Ethical Considerations
This protocol was reviewed and approved by the University of North Carolina’s Institutional Review Board (21-3380).
Consent to Participate
All interview participants completed a verbal informed consent process and consented to participation.
Consent for Publication
Not applicable.
Funding
The authors disclosed receipt of the following financial support for the research, authorship, and/or publication of this article: IR’s contributions were supported by grant number K01AT011578 from the National Center for Complementary and Integrative Health.

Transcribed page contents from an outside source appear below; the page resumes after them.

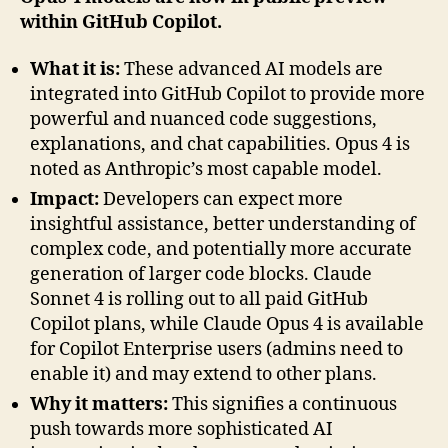
within GitHub Copilot.
What it is:
These advanced AI models are
integrated into GitHub Copilot to provide more
powerful and nuanced code suggestions,
explanations, and chat capabilities. Opus 4 is
noted as Anthropic’s most capable model.
Impact:
Developers can expect more
insightful assistance, better understanding of
complex code, and potentially more accurate
generation of larger code blocks. Claude
Sonnet 4 is rolling out to all paid GitHub
Copilot plans, while Claude Opus 4 is available
for Copilot Enterprise users (admins need to
enable it) and may extend to other plans.
Why it matters:
This signifies a continuous
push towards more sophisticated AI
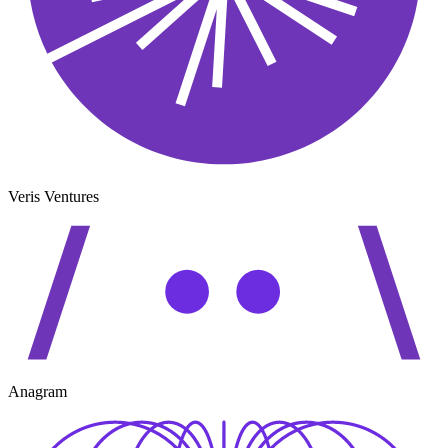
Veris Ventures
Anagram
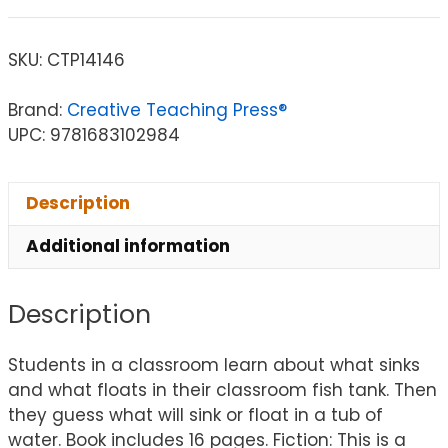
SKU:
CTP14146
Brand:
Creative Teaching Press®
UPC: 9781683102984
Description
Additional information
Description
Students in a classroom learn about what sinks
and what floats in their classroom fish tank. Then
they guess what will sink or float in a tub of
water. Book includes 16 pages. Fiction: This is a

Declaration of Conflicting Interests
The authors declared no potential conflicts of interest with respect to the research, authorship, and/or publication of this article.
Data Availability Statement
Deidentified individual data that supports the results will be shared beginning 9 to 36 months following publication provided the investigator who proposes to use the data has approval from an Institutional Review Board (IRB), Independent Ethics Committee (IEC), or Research Ethics Board (REB), as applicable, and executes a data use/sharing agreement with UNC.